On Thu, Nov 12 2020 at 20:15, Thomas Gleixner wrote:
The recent changes to store the MSI irqdomain pointer in struct device
missed that Intel DMAR does not register virtual function devices. Due to
that a VF device gets the plain PCI-MSI domain assigned and then issues
compat MSI messages which get caught by the interrupt remapping unit.
Cure that by inheriting the irq domain from the physical function
device.
That's a temporary workaround. The correct fix is to inherit the irq domain
from the bus, but that's a larger effort which needs quite some other
changes to the way how x86 manages PCI and MSI domains.

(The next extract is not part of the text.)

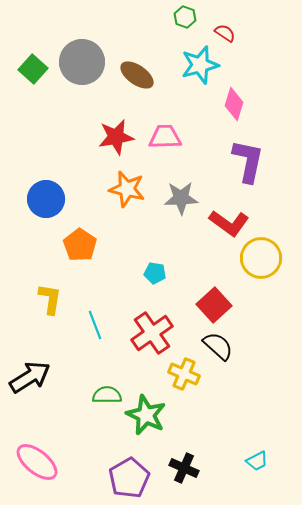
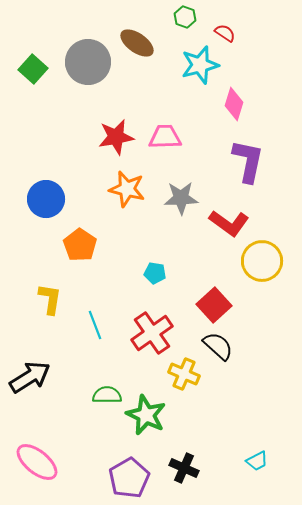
gray circle: moved 6 px right
brown ellipse: moved 32 px up
yellow circle: moved 1 px right, 3 px down
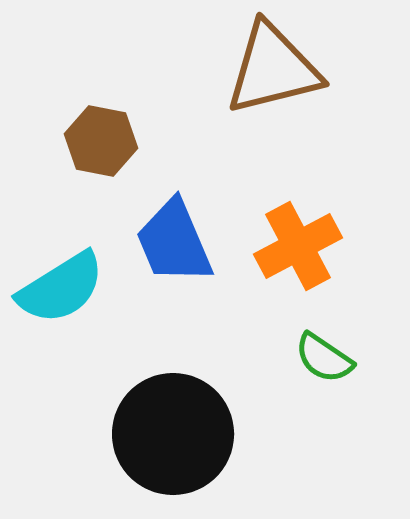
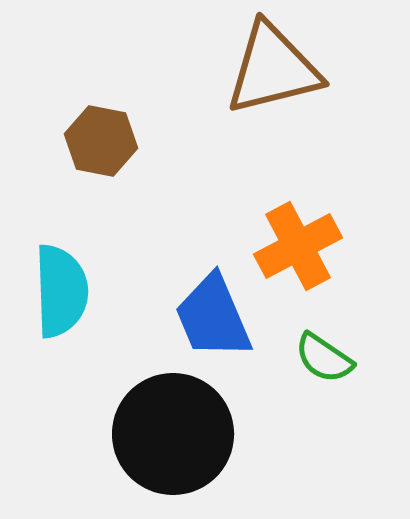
blue trapezoid: moved 39 px right, 75 px down
cyan semicircle: moved 3 px down; rotated 60 degrees counterclockwise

Bah, that's not really going to work with the way how irq remapping
works on x86 because at least Intel/DMAR can have more than one DMAR
unit on a bus.
So the alternative solution would be to assign the domain per device,
but the current ordering creates a hen and egg problem. Looking the
domain up in pci_set_msi_domain() does not work because at that point
the device is not registered in the IOMMU. That happens from
device_add().
Marc, is there any problem to reorder the calls in pci_device_add():
device_add();
pci_set_msi_domain();
That would allow to add a irq_find_matching_fwspec() based lookup to
pci_msi_get_device_domain().
Though I'm not yet convinced that the outcome would be less horrible
than the hack in the DMAR driver when I'm taking all the other horrors
of x86 (including XEN) into account :)